[[ EXERCISE DATA, beginning ]]

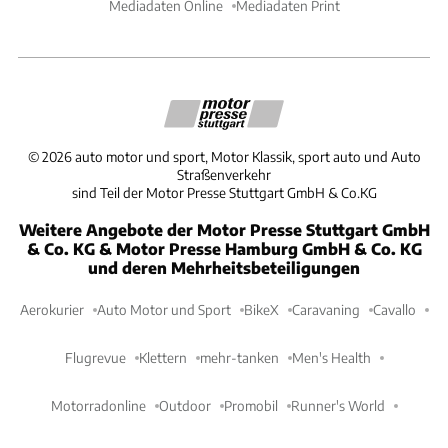
Mediadaten Online
Mediadaten Print
©
2026
auto motor und sport, Motor Klassik, sport auto und Auto
Straßenverkehr
sind Teil der Motor Presse Stuttgart GmbH & Co.KG
Weitere Angebote der Motor Presse Stuttgart GmbH
& Co. KG & Motor Presse Hamburg GmbH & Co. KG
und deren Mehrheitsbeteiligungen
Aerokurier
Auto Motor und Sport
BikeX
Caravaning
Cavallo
Flugrevue
Klettern
mehr-tanken
Men's Health
Motorradonline
Outdoor
Promobil
Runner's World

[[ EXERCISE DATA, end ]]

Transcribe the records above exactly, excluding every picture.

▶ WRITTEN ANSWER:
Mediadaten Online
Mediadaten Print
©
2026
auto motor und sport, Motor Klassik, sport auto und Auto
Straßenverkehr
sind Teil der Motor Presse Stuttgart GmbH & Co.KG
Weitere Angebote der Motor Presse Stuttgart GmbH
& Co. KG & Motor Presse Hamburg GmbH & Co. KG
und deren Mehrheitsbeteiligungen
Aerokurier
Auto Motor und Sport
BikeX
Caravaning
Cavallo
Flugrevue
Klettern
mehr-tanken
Men's Health
Motorradonline
Outdoor
Promobil
Runner's World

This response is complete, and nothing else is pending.